Evidence for Coronary CTA in the ED Builds
Results from a second trial reported here confirmed the value of initial coronary CT angiography (CCTA) scan in the emergency department for evaluation and management of lower-risk patients with chest pain.
With a randomized cohort of 1,000 patients, researchers found that an initial CCTA scan significantly shortened the hospital length of stay compared with standard care (mean 23 versus 31 hours, P<0.0002), Udo Hoffmann, MD, MPH, from Massachusetts General Hospital in Boston, reported here at the American College of Cardiology meeting.
And faster discharge did not pose a safety risk, as there were no missed cases of acute coronary syndrome within the first 72 hours post discharge and only two major adverse events at 28 days.
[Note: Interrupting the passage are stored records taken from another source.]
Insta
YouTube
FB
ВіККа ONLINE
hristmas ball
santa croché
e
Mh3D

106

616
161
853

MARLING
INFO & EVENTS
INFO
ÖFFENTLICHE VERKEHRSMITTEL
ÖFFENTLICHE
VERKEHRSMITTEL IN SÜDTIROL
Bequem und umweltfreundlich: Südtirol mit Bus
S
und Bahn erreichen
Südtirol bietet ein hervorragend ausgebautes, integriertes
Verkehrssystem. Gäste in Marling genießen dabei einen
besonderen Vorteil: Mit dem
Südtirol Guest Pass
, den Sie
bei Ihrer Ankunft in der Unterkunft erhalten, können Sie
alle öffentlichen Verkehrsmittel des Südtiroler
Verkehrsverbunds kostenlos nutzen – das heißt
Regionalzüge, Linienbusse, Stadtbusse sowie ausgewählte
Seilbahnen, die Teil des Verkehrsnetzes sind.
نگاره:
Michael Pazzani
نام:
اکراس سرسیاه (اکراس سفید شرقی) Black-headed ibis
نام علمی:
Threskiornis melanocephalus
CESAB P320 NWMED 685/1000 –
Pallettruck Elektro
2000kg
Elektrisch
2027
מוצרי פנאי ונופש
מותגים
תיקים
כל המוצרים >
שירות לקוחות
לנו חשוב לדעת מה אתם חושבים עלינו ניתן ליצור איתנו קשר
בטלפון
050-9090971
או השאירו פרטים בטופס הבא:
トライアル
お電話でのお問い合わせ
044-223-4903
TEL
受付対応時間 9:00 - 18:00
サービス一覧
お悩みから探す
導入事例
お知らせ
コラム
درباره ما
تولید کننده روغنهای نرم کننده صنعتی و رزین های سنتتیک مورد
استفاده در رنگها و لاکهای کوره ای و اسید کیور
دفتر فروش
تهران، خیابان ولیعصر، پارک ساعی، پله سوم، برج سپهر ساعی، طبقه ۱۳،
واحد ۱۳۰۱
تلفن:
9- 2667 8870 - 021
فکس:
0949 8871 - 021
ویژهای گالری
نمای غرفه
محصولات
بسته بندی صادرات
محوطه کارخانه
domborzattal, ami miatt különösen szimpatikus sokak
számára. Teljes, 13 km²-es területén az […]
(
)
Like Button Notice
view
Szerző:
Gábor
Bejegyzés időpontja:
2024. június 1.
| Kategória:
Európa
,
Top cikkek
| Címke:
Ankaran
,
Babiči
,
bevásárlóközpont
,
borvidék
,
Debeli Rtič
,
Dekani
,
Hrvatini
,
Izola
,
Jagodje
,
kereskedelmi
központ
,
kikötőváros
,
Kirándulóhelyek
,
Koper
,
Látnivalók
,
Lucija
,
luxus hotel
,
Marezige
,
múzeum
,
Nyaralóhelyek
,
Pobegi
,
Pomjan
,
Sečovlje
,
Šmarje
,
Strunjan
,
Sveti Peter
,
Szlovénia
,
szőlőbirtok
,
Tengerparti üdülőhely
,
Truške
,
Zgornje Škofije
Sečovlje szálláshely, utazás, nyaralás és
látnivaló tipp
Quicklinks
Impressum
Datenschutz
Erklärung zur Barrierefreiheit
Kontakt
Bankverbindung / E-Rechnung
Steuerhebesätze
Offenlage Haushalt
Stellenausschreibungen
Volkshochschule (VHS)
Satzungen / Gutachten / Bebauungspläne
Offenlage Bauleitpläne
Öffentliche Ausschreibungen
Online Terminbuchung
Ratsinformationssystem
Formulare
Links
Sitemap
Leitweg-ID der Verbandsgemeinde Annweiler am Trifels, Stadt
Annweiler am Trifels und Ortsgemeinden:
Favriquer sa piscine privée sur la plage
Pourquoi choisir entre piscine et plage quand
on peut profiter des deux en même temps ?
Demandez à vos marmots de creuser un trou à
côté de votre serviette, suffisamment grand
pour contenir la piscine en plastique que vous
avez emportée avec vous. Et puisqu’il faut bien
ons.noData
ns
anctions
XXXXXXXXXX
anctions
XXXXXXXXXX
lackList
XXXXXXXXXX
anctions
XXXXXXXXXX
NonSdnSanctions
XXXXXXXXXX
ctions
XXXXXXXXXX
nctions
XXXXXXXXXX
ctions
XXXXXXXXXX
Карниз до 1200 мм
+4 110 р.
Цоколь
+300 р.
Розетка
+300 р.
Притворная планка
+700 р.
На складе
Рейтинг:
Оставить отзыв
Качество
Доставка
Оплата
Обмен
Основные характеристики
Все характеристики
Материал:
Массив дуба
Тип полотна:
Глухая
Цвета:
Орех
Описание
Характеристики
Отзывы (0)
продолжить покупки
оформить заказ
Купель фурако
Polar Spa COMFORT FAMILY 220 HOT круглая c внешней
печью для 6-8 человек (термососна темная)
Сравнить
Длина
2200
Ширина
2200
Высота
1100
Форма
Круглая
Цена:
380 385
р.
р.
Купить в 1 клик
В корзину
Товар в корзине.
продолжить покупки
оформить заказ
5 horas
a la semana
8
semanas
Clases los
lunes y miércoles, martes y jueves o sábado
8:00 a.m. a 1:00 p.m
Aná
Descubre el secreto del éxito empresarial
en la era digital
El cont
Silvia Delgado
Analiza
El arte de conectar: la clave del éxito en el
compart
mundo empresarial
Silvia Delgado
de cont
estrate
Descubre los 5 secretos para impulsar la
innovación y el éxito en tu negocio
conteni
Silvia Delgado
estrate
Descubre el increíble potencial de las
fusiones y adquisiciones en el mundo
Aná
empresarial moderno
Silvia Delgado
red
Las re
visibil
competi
There also were no missed cases of acute coronary syndrome at 72 hours in the standard care arm, but that group had five major adverse events during the 28-day follow-up. Earlier this week Harold I. Litt, MD, from the University of Pennsylvania in Philadelphia, reported at ACC12 similar results from the ACRIN PA study: earlier discharge and no events in the group randomized to the CCTA strategy. The CT-STAT study, published last year in the Journal of the American College of Cardiology, also found favorable results for utilizing CCTA in the emergency department for low- to intermediate-risk patients. CT-STAT, however, compared CCTA to SPECT myocardial perfusion imaging. The current study, ROMICAT II (Rule Out Myocardial Ischemia/Infarction Using Computer Assisted Tomography), as well as ACRIN PA, allowed local physicians to order the desired stress test: exercise, echocardiography, or SPECT. “The clinical evidence from these three trials is consistent,” said study discussant Matthew J. Budoff, MD, from UCLA Medical Center. “Physicians can feel confident discharging patients who have a negative CCTA scan.” The ROMICAT I study, a blinded observational study published last year in JACC: Cardiovascular Imaging, demonstrated that those cleared of a cardiac cause of their chest pain had very good prognosis over two years, Hoffmann said. ROMICAT II randomized 1,000 acute chest pain patients from nine centers in the U.S. between April 2010 and January 2012 to the CCTA strategy or standard care. Follow-up was nearly 100% in both groups. The mean age of patients was 54 and 46% were women. About 37% of patients had zero or one risk factor, 53% had two or three, and 10% had four or more. The chief patient complaint at presentation was anginal chest pain (90%). At discharge, 8.6% and 6.4% of patients in the CCTA and standard care arms, respectively, had a diagnosis of acute coronary syndrome. Hoffmann noted the “excellent” agreement between the sites and independent adjudication for discharge diagnosis (96.5%, kappa 0.9). Along with an overall absolute difference of 8 hours in length of stay between the two arms, when the final diagnosis was not acute coronary syndrome, CCTA allowed for even quicker discharge (17 versus 27 hours, P<0.001). There was no difference in length of stay when patients were diagnosed with acute coronary syndrome.